[[ THE DATA, beginning ]]

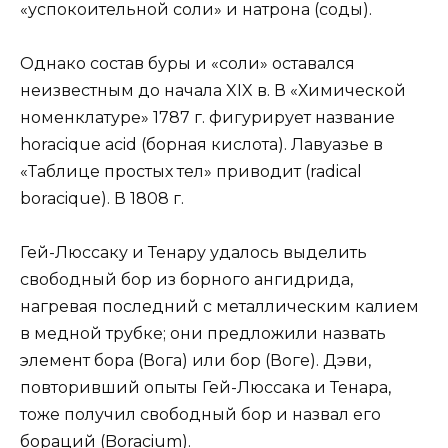
«успокоительной соли» и натрона (соды).
Однако состав буры и «соли» оставался
неизвестным до начала XIX в. В «Химической
номенклатуре» 1787 г. фигурирует название
horacique асid (борная кислота). Лавуазье в
«Таблице простых тел» приводит (radical
boracique). В 1808 г.
Гей-Люссаку и Тенару удалось выделить
свободный бор из борного ангидрида,
нагревая последний с металлическим калием
в медной трубке; они предложили назвать
элемент бора (Вога) или бор (Воге). Дэви,
повторивший опыты Гей-Люссака и Тенара,
тоже получил свободный бор и назвал его
бораций (Boracium).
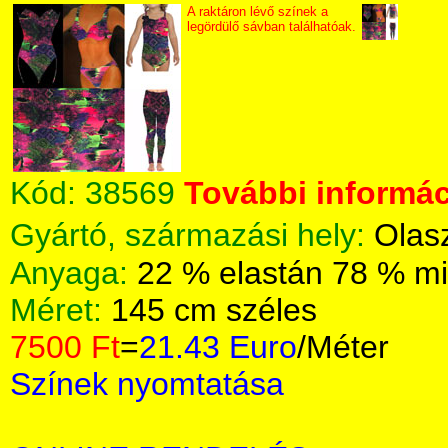
A raktáron lévő színek a
legördülő sávban találhatóak.
Kód:
38569
További informác
Gyártó, származási hely:
Olas
Anyaga:
22 % elastán 78 % mi
Méret:
145 cm széles
7500 Ft
=
21.43 Euro
/Méter
Színek nyomtatása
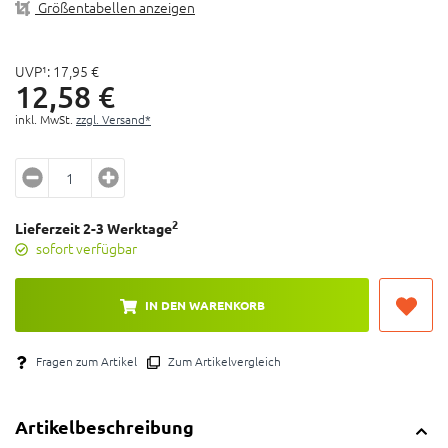
Größentabellen anzeigen
UVP¹:
17,
95
€
12,
58
€
inkl. MwSt.
zzgl. Versand*
2
Lieferzeit 2-3 Werktage
sofort verfügbar
IN DEN WARENKORB
Fragen zum Artikel
Zum Artikelvergleich
Artikelbeschreibung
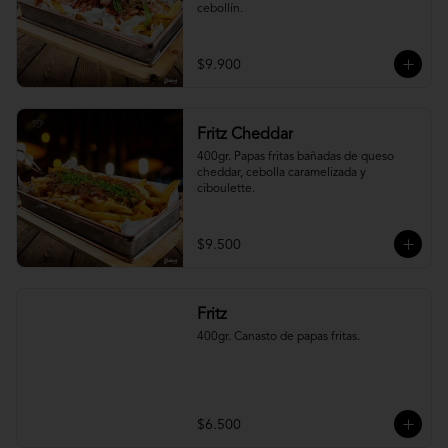
cebollín.
$9.900
Fritz Cheddar
400gr. Papas fritas bañadas de queso 
cheddar, cebolla caramelizada y 
ciboulette.
$9.500
Fritz
400gr. Canasto de papas fritas.
$6.500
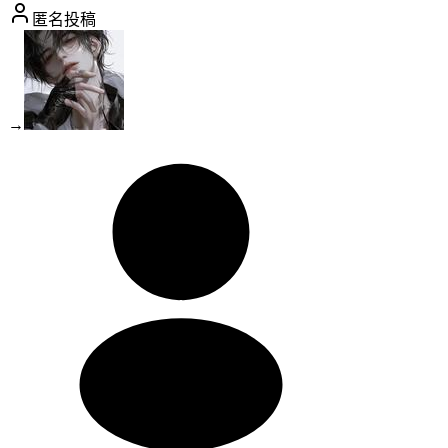
匿名投稿
→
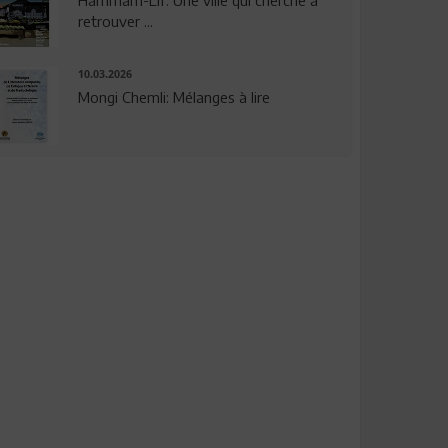
Hammam-Lif: Une ville qui cherche à
retrouver ...
10.03.2026
Mongi Chemli: Mélanges à lire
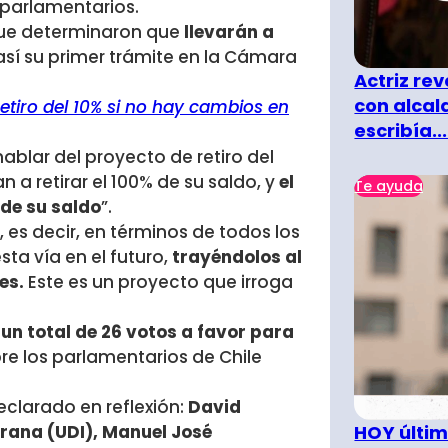
s parlamentarios.
que determinaron que
llevarán a
así su primer trámite en la Cámara
Actriz rev
con alcal
etiro del 10% si no hay cambios en
escribía...
 hablar del proyecto de retiro del
 a retirar el 100% de su saldo, y
el
Te ayuda
 de su saldo
”.
, es decir, en términos de todos los
ta vía en el futuro,
trayéndolos al
es.
Este es un proyecto que irroga
un total de 26 votos a favor para
bre los parlamentarios de Chile
clarado en reflexión:
David
HOY últim
urana (UDI), Manuel José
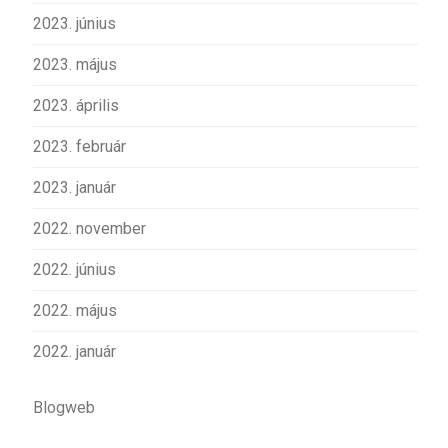
2023. június
2023. május
2023. április
2023. február
2023. január
2022. november
2022. június
2022. május
2022. január
Blogweb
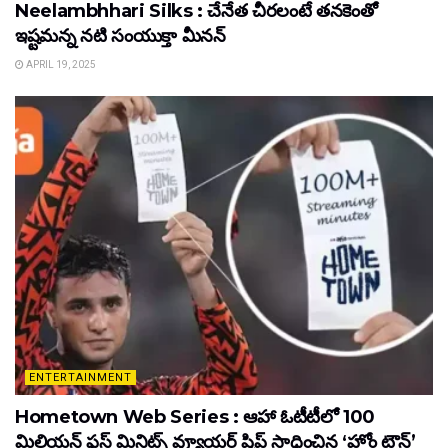
Neelambhhari Silks : చేనేత చీరలంటే తనకెంతో
ఇష్టమన్న నటి సంయుక్తా మీనన్‌
APRIL 19, 2025
ENTERTAINMENT
Hometown Web Series : ఆహా ఓటీటీలో 100
మిలియన్ ఫ్లస్ మినిట్స్ వ్యూయర్ షిప్ సాధించిన ‘హోం టౌన్’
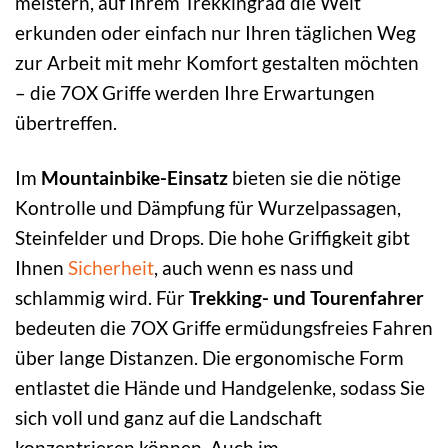
meistern, auf Ihrem Trekkingrad die Welt
erkunden oder einfach nur Ihren täglichen Weg
zur Arbeit mit mehr Komfort gestalten möchten
– die 7OX Griffe werden Ihre Erwartungen
übertreffen.
Im
Mountainbike-Einsatz
bieten sie die nötige
Kontrolle und Dämpfung für Wurzelpassagen,
Steinfelder und Drops. Die hohe Griffigkeit gibt
Ihnen
Sicherheit
, auch wenn es nass und
schlammig wird. Für
Trekking- und Tourenfahrer
bedeuten die 7OX Griffe ermüdungsfreies Fahren
über lange Distanzen. Die ergonomische Form
entlastet die Hände und Handgelenke, sodass Sie
sich voll und ganz auf die Landschaft
konzentrieren können. Auch im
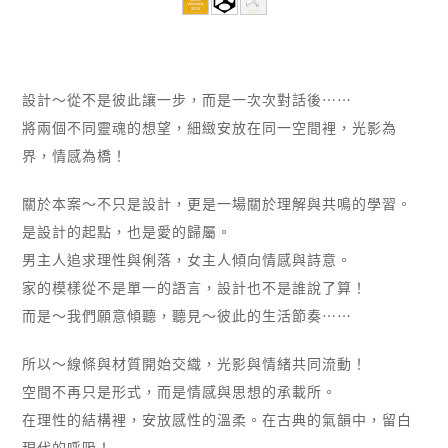
設計～從不是彼此讓一步，而是一次次對話後⋯⋯
將兩個不同靈魂的想望，細緻安放在同一空間裡，光影為
界，情感為橋！
關於本案～不只是設計，更是一場關於理解與共鳴的學習。
是設計的起點，也是愛的歸屬。
男主人追求理性與俐落，女主人傾向情感與詩意。
家的模樣從不是單一的語言，設計也不是誰說了算！
而是～我們願意傾聽，聽見～彼此的生活節奏⋯⋯
所以～線條與材質開始交織，光影與情緒共同流動！
空間不再只是形式，而是情感與思想的承載所。
在理性的結構裡，安放感性的溫柔。在古典的氣韻中，留白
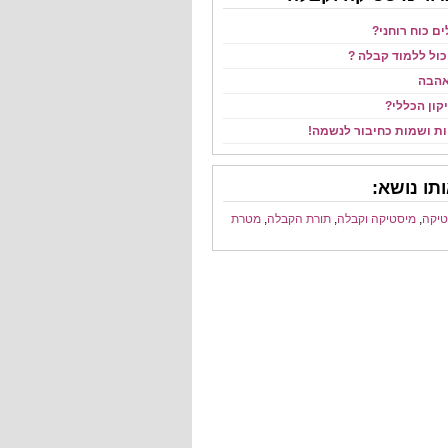
ם כוח רוחני?
יכול ללמוד קבלה ?
אהבה
קון הכללי?
ות ושמות כחיבור לנשמה!
תו נושא:
טיקה
,
מיסטיקה וקבלה
,
תורת הקבלה
,
מטרת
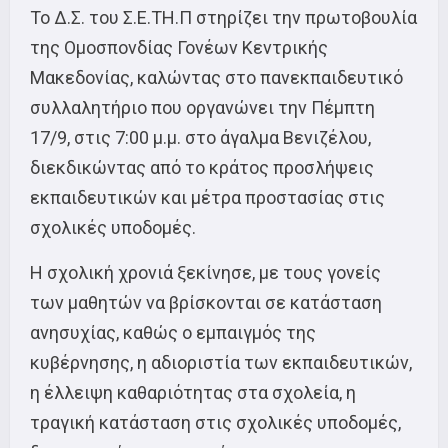
To Δ.Σ. του Σ.Ε.ΤΗ.Π στηρίζει την πρωτοβουλία
της Ομοσπονδίας Γονέων Κεντρικής
Μακεδονίας, καλώντας στο πανεκπαιδευτικό
συλλαλητήριο που οργανώνει την Πέμπτη
17/9, στις 7:00 μ.μ. στο άγαλμα Βενιζέλου,
διεκδικώντας από το κράτος προσλήψεις
εκπαιδευτικών και μέτρα προστασίας στις
σχολικές υποδομές.
Η σχολική χρονιά ξεκίνησε, με τους γονείς
των μαθητών να βρίσκονται σε κατάσταση
ανησυχίας, καθώς ο εμπαιγμός της
κυβέρνησης, η αδιοριστία των εκπαιδευτικών,
η έλλειψη καθαριότητας στα σχολεία, η
τραγική κατάσταση στις σχολικές υποδομές,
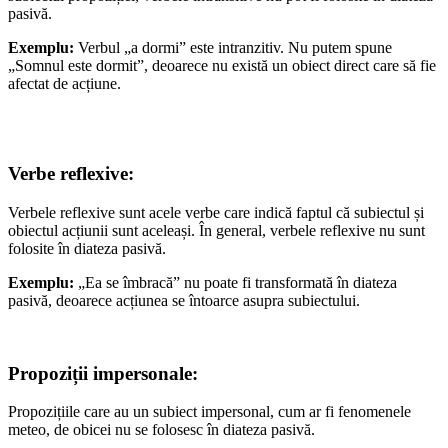
pasivă.
Exemplu:
Verbul „a dormi” este intranzitiv. Nu putem spune
„Somnul este dormit”, deoarece nu există un obiect direct care să fie
afectat de acțiune.
Verbe reflexive
:
Verbele reflexive sunt acele verbe care indică faptul că subiectul și
obiectul acțiunii sunt aceleași. În general, verbele reflexive nu sunt
folosite în diateza pasivă.
Exemplu:
„Ea se îmbracă” nu poate fi transformată în diateza
pasivă, deoarece acțiunea se întoarce asupra subiectului.
Propoziții impersonale:
Propozițiile care au un subiect impersonal, cum ar fi fenomenele
meteo, de obicei nu se folosesc în diateza pasivă.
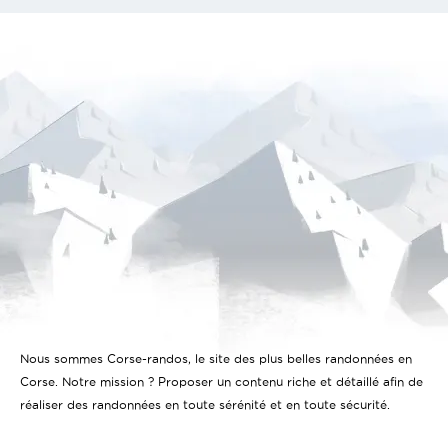
Nous sommes Corse-randos, le site des plus belles randonnées en
Corse. Notre mission ? Proposer un contenu riche et détaillé afin de
réaliser des randonnées en toute sérénité et en toute sécurité.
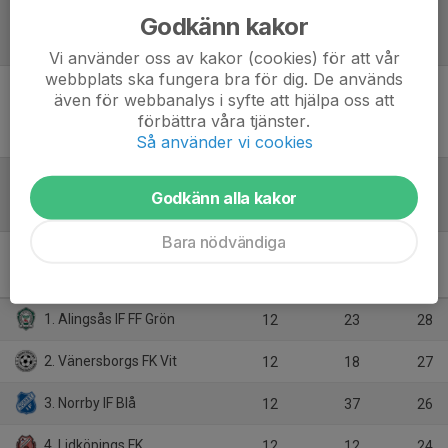
Godkänn kakor
Referat
Vi använder oss av kakor (cookies) för att vår
webbplats ska fungera bra för dig. De används
även för webbanalys i syfte att hjälpa oss att
Inget referat skrivet
förbättra våra tjänster.
Så använder vi cookies
Godkänn alla kakor
Tabell
Bara nödvändiga
Pojkar Div 5 U15
Västergötland
M
+/-
P
1. Alingsås IF FF Grön
12
23
28
2. Vänersborgs FK Vit
12
18
27
3. Norrby IF Blå
12
37
26
4. Lidköpings FK
12
12
24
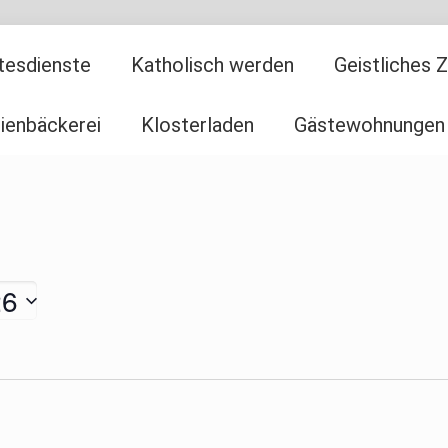
tesdienste
Katholisch werden
Geistliches 
ienbäckerei
Klosterladen
Gästewohnungen
26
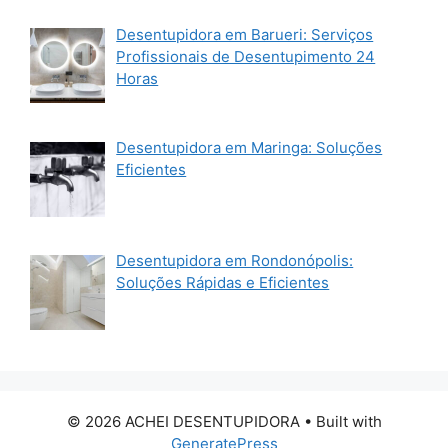
Desentupidora em Barueri: Serviços
Profissionais de Desentupimento 24
Horas
Desentupidora em Maringa: Soluções
Eficientes
Desentupidora em Rondonópolis:
Soluções Rápidas e Eficientes
© 2026 ACHEI DESENTUPIDORA
• Built with
GeneratePress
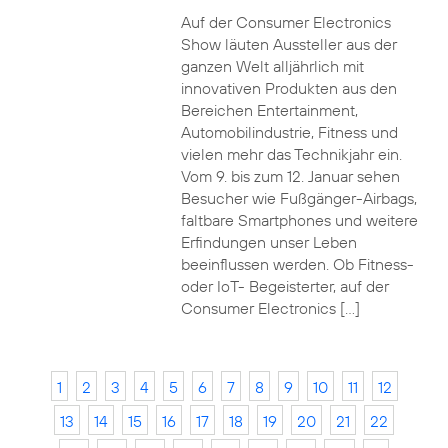
Auf der Consumer Electronics
Show läuten Aussteller aus der
ganzen Welt alljährlich mit
innovativen Produkten aus den
Bereichen Entertainment,
Automobilindustrie, Fitness und
vielen mehr das Technikjahr ein.
Vom 9. bis zum 12. Januar sehen
Besucher wie Fußgänger-Airbags,
faltbare Smartphones und weitere
Erfindungen unser Leben
beeinflussen werden. Ob Fitness-
oder IoT- Begeisterter, auf der
Consumer Electronics […]
1
2
3
4
5
6
7
8
9
10
11
12
13
14
15
16
17
18
19
20
21
22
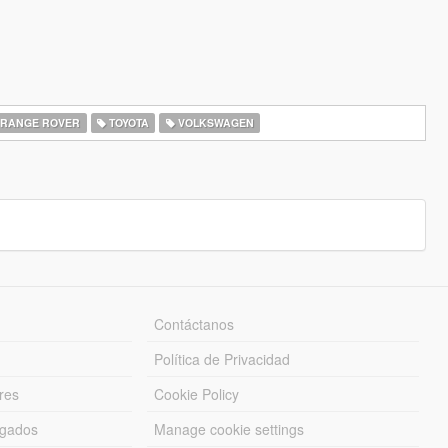
RANGE ROVER
TOYOTA
VOLKSWAGEN
Contáctanos
Política de Privacidad
res
Cookie Policy
rgados
Manage cookie settings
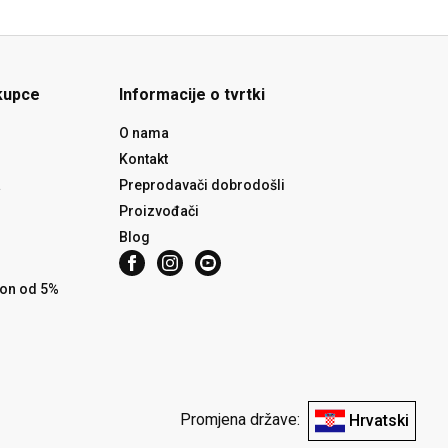
kupce
Informacije o tvrtki
O nama
Kontakt
a
Preprodavači dobrodošli
Proizvođači
Blog
pon od 5%
Promjena države:
Hrvatski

[[ THE DATA, end ]]

TASK TO COMPLETE |
Set every record down exactly, omitting pictures.

SOLUTION |
«успокоительной соли» и натрона (соды).
Однако состав буры и «соли» оставался
неизвестным до начала XIX в. В «Химической
номенклатуре» 1787 г. фигурирует название
horacique асid (борная кислота). Лавуазье в
«Таблице простых тел» приводит (radical
boracique). В 1808 г.
Гей-Люссаку и Тенару удалось выделить
свободный бор из борного ангидрида,
нагревая последний с металлическим калием
в медной трубке; они предложили назвать
элемент бора (Вога) или бор (Воге). Дэви,
повторивший опыты Гей-Люссака и Тенара,
тоже получил свободный бор и назвал его
бораций (Boracium).
A raktáron lévő színek a
legördülő sávban találhatóak.
Kód:
38569
További informác
Gyártó, származási hely:
Olas
Anyaga:
22 % elastán 78 % mi
Méret:
145 cm széles
7500 Ft
=
21.43 Euro
/Méter
Színek nyomtatása
Größentabellen anzeigen
UVP¹:
17,
95
€
12,
58
€
inkl. MwSt.
zzgl. Versand*
2
Lieferzeit 2-3 Werktage
sofort verfügbar
IN DEN WARENKORB
Fragen zum Artikel
Zum Artikelvergleich
Artikelbeschreibung
cebollín.
$9.900
Fritz Cheddar
400gr. Papas fritas bañadas de queso 
cheddar, cebolla caramelizada y 
ciboulette.
$9.500
Fritz
400gr. Canasto de papas fritas.
$6.500
匿名投稿
→
Hammam-Lif: Une ville qui cherche à
retrouver ...
10.03.2026
Mongi Chemli: Mélanges à lire
s parlamentarios.
que determinaron que
llevarán a
así su primer trámite en la Cámara
Actriz rev
con alcal
etiro del 10% si no hay cambios en
escribía...
 hablar del proyecto de retiro del
 a retirar el 100% de su saldo, y
el
Te ayuda
 de su saldo
”.
, es decir, en términos de todos los
ta vía en el futuro,
trayéndolos al
es.
Este es un proyecto que irroga
un total de 26 votos a favor para
bre los parlamentarios de Chile
clarado en reflexión:
David
HOY últim
urana (UDI), Manuel José
2023. június
2023. május
2023. április
2023. február
2023. január
2022. november
2022. június
2022. május
2022. január
Blogweb
Neelambhhari Silks : చేనేత చీరలంటే తనకెంతో
ఇష్టమన్న నటి సంయుక్తా మీనన్‌
APRIL 19, 2025
ENTERTAINMENT
Hometown Web Series : ఆహా ఓటీటీలో 100
మిలియన్ ఫ్లస్ మినిట్స్ వ్యూయర్ షిప్ సాధించిన ‘హోం టౌన్’
meistern, auf Ihrem Trekkingrad die Welt
erkunden oder einfach nur Ihren täglichen Weg
zur Arbeit mit mehr Komfort gestalten möchten
– die 7OX Griffe werden Ihre Erwartungen
übertreffen.
Im
Mountainbike-Einsatz
bieten sie die nötige
Kontrolle und Dämpfung für Wurzelpassagen,
Steinfelder und Drops. Die hohe Griffigkeit gibt
Ihnen
Sicherheit
, auch wenn es nass und
schlammig wird. Für
Trekking- und Tourenfahrer
bedeuten die 7OX Griffe ermüdungsfreies Fahren
über lange Distanzen. Die ergonomische Form
entlastet die Hände und Handgelenke, sodass Sie
sich voll und ganz auf die Landschaft
konzentrieren können. Auch im
設計～從不是彼此讓一步，而是一次次對話後⋯⋯
將兩個不同靈魂的想望，細緻安放在同一空間裡，光影為
界，情感為橋！
關於本案～不只是設計，更是一場關於理解與共鳴的學習。
是設計的起點，也是愛的歸屬。
男主人追求理性與俐落，女主人傾向情感與詩意。
家的模樣從不是單一的語言，設計也不是誰說了算！
而是～我們願意傾聽，聽見～彼此的生活節奏⋯⋯
所以～線條與材質開始交織，光影與情緒共同流動！
空間不再只是形式，而是情感與思想的承載所。
在理性的結構裡，安放感性的溫柔。在古典的氣韻中，留白
ם כוח רוחני?
יכול ללמוד קבלה ?
אהבה
קון הכללי?
ות ושמות כחיבור לנשמה!
תו נושא:
טיקה
,
מיסטיקה וקבלה
,
תורת הקבלה
,
מטרת
To Δ.Σ. του Σ.Ε.ΤΗ.Π στηρίζει την πρωτοβουλία
της Ομοσπονδίας Γονέων Κεντρικής
Μακεδονίας, καλώντας στο πανεκπαιδευτικό
συλλαλητήριο που οργανώνει την Πέμπτη
17/9, στις 7:00 μ.μ. στο άγαλμα Βενιζέλου,
διεκδικώντας από το κράτος προσλήψεις
εκπαιδευτικών και μέτρα προστασίας στις
σχολικές υποδομές.
Η σχολική χρονιά ξεκίνησε, με τους γονείς
των μαθητών να βρίσκονται σε κατάσταση
ανησυχίας, καθώς ο εμπαιγμός της
κυβέρνησης, η αδιοριστία των εκπαιδευτικών,
η έλλειψη καθαριότητας στα σχολεία, η
τραγική κατάσταση στις σχολικές υποδομές,
pasivă.
Exemplu:
Verbul „a dormi” este intranzitiv. Nu putem spune
„Somnul este dormit”, deoarece nu există un obiect direct care să fie
afectat de acțiune.
Verbe reflexive
:
Verbele reflexive sunt acele verbe care indică faptul că subiectul și
obiectul acțiunii sunt aceleași. În general, verbele reflexive nu sunt
folosite în diateza pasivă.
Exemplu:
„Ea se îmbracă” nu poate fi transformată în diateza
pasivă, deoarece acțiunea se întoarce asupra subiectului.
Propoziții impersonale:
Propozițiile care au un subiect impersonal, cum ar fi fenomenele
meteo, de obicei nu se folosesc în diateza pasivă.
Nous sommes Corse-randos, le site des plus belles randonnées en
Corse. Notre mission ? Proposer un contenu riche et détaillé afin de
réaliser des randonnées en toute sérénité et en toute sécurité.
Godkänn kakor
Referat
Vi använder oss av kakor (cookies) för att vår
webbplats ska fungera bra för dig. De används
även för webbanalys i syfte att hjälpa oss att
Inget referat skrivet
förbättra våra tjänster.
Så använder vi cookies
Godkänn alla kakor
Tabell
Bara nödvändiga
Pojkar Div 5 U15
Västergötland
M
+/-
P
1. Alingsås IF FF Grön
12
23
28
2. Vänersborgs FK Vit
12
18
27
3. Norrby IF Blå
12
37
26
4. Lidköpings FK
12
12
24
tesdienste
Katholisch werden
Geistliches 
ienbäckerei
Klosterladen
Gästewohnungen
26
Desentupidora em Barueri: Serviços
Profissionais de Desentupimento 24
Horas
Desentupidora em Maringa: Soluções
Eficientes
Desentupidora em Rondonópolis:
Soluções Rápidas e Eficientes
© 2026 ACHEI DESENTUPIDORA
• Built with
GeneratePress
Auf der Consumer Electronics
Show läuten Aussteller aus der
ganzen Welt alljährlich mit
innovativen Produkten aus den
Bereichen Entertainment,
Automobilindustrie, Fitness und
vielen mehr das Technikjahr ein.
Vom 9. bis zum 12. Januar sehen
Besucher wie Fußgänger-Airbags,
faltbare Smartphones und weitere
Erfindungen unser Leben
beeinflussen werden. Ob Fitness-
oder IoT- Begeisterter, auf der
Consumer Electronics […]
1
2
3
4
5
6
7
8
9
10
11
12
13
14
15
16
17
18
19
20
21
22
RANGE ROVER
TOYOTA
VOLKSWAGEN
Contáctanos
Política de Privacidad
res
Cookie Policy
rgados
Manage cookie settings
kupce
Informacije o tvrtki
O nama
Kontakt
a
Preprodavači dobrodošli
Proizvođači
Blog
pon od 5%
Promjena države:
Hrvatski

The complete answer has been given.